── EXERCISE DATA ──
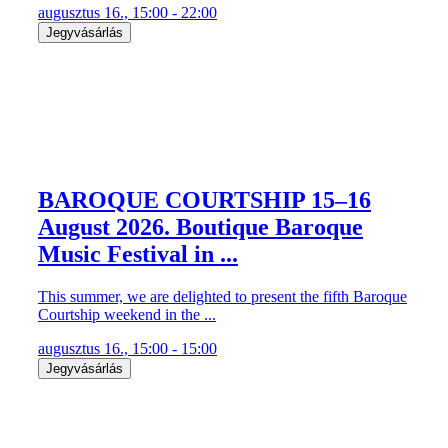
augusztus 16., 15:00 - 22:00
Jegyvásárlás
BAROQUE COURTSHIP 15–16
August 2026. Boutique Baroque
Music Festival in ...
This summer, we are delighted to present the fifth Baroque
Courtship weekend in the ...
augusztus 16., 15:00 - 15:00
Jegyvásárlás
───
§ EXERCISE BRIEF: The whole listing should be printed again exactly as written, images excluded.

§ ANSWER TO THIS TASK:
augusztus 16., 15:00 - 22:00
Jegyvásárlás
BAROQUE COURTSHIP 15–16
August 2026. Boutique Baroque
Music Festival in ...
This summer, we are delighted to present the fifth Baroque
Courtship weekend in the ...
augusztus 16., 15:00 - 15:00
Jegyvásárlás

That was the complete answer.